▶ [TASK DETAILS]:
Repeat the data exactly as given below, dropping every picture.

▶ [ENTRIES PROVIDED]:

┏━━

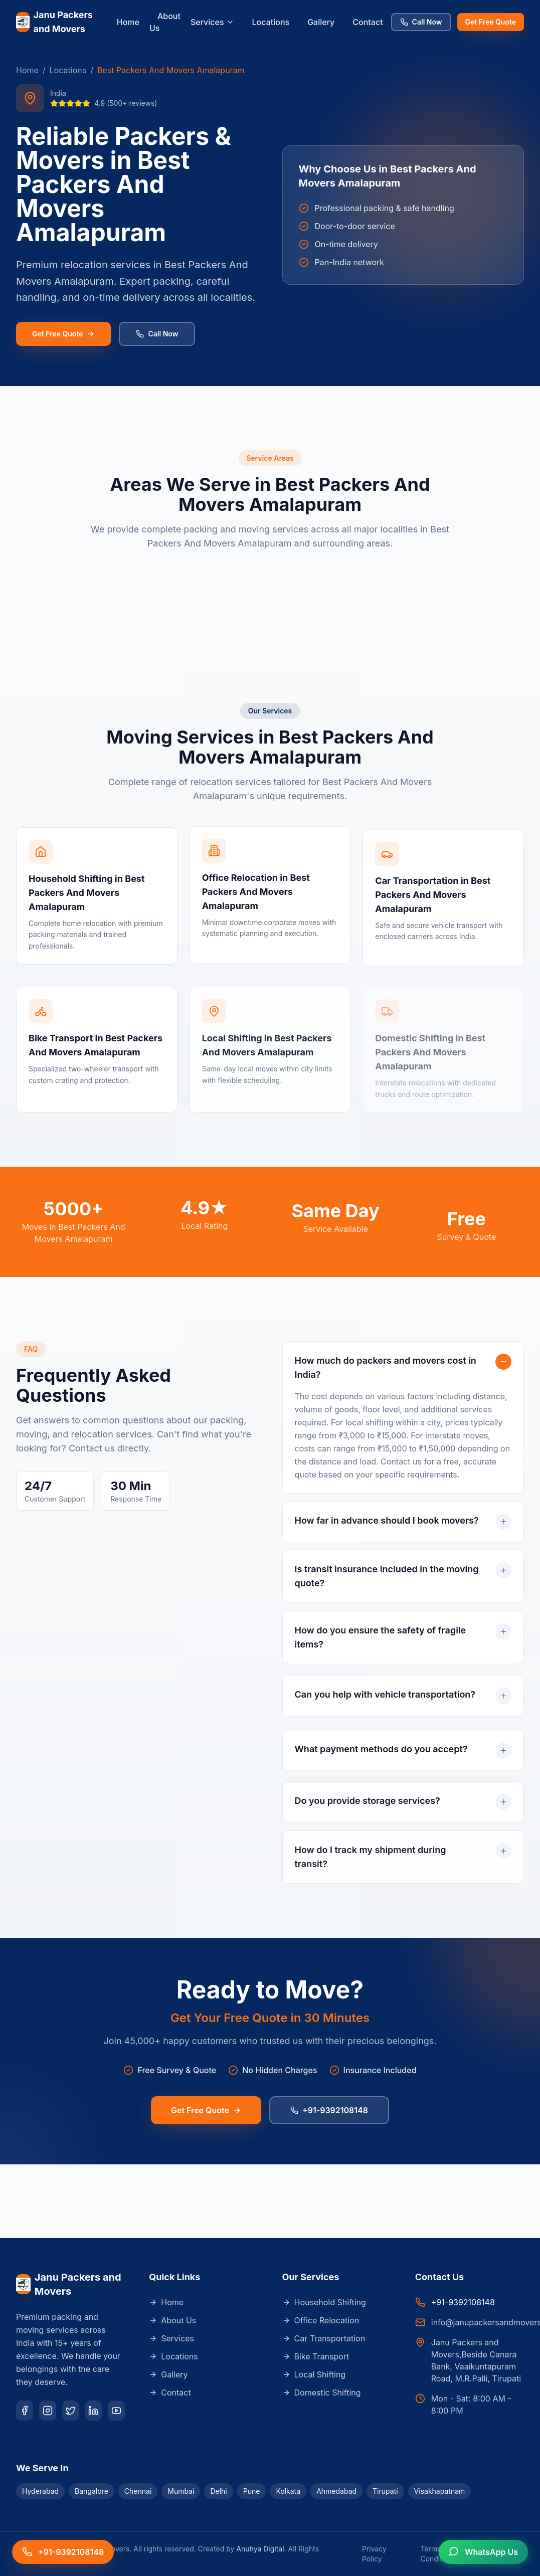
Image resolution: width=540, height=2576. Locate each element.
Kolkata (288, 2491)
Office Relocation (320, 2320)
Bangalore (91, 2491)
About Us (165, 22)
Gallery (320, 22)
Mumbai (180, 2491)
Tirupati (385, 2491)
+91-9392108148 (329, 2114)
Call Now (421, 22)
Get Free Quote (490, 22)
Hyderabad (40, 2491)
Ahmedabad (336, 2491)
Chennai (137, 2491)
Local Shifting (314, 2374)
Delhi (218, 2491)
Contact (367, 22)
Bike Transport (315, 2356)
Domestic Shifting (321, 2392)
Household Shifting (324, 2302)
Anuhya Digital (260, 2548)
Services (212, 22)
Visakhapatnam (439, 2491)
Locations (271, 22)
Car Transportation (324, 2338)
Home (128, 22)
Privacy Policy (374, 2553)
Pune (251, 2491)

┗━━

▶ [RESULT]:
Image resolution: width=540, height=2576. Locate each element.
Kolkata (288, 2491)
Office Relocation (320, 2320)
Bangalore (91, 2491)
About Us (165, 22)
Gallery (320, 22)
Mumbai (180, 2491)
Tirupati (385, 2491)
+91-9392108148 (329, 2114)
Call Now (421, 22)
Get Free Quote (490, 22)
Hyderabad (40, 2491)
Ahmedabad (336, 2491)
Chennai (137, 2491)
Local Shifting (314, 2374)
Delhi (218, 2491)
Contact (367, 22)
Bike Transport (315, 2356)
Domestic Shifting (321, 2392)
Household Shifting (324, 2302)
Anuhya Digital (260, 2548)
Services (212, 22)
Visakhapatnam (439, 2491)
Locations (271, 22)
Car Transportation (324, 2338)
Home (128, 22)
Privacy Policy (374, 2553)
Pune (251, 2491)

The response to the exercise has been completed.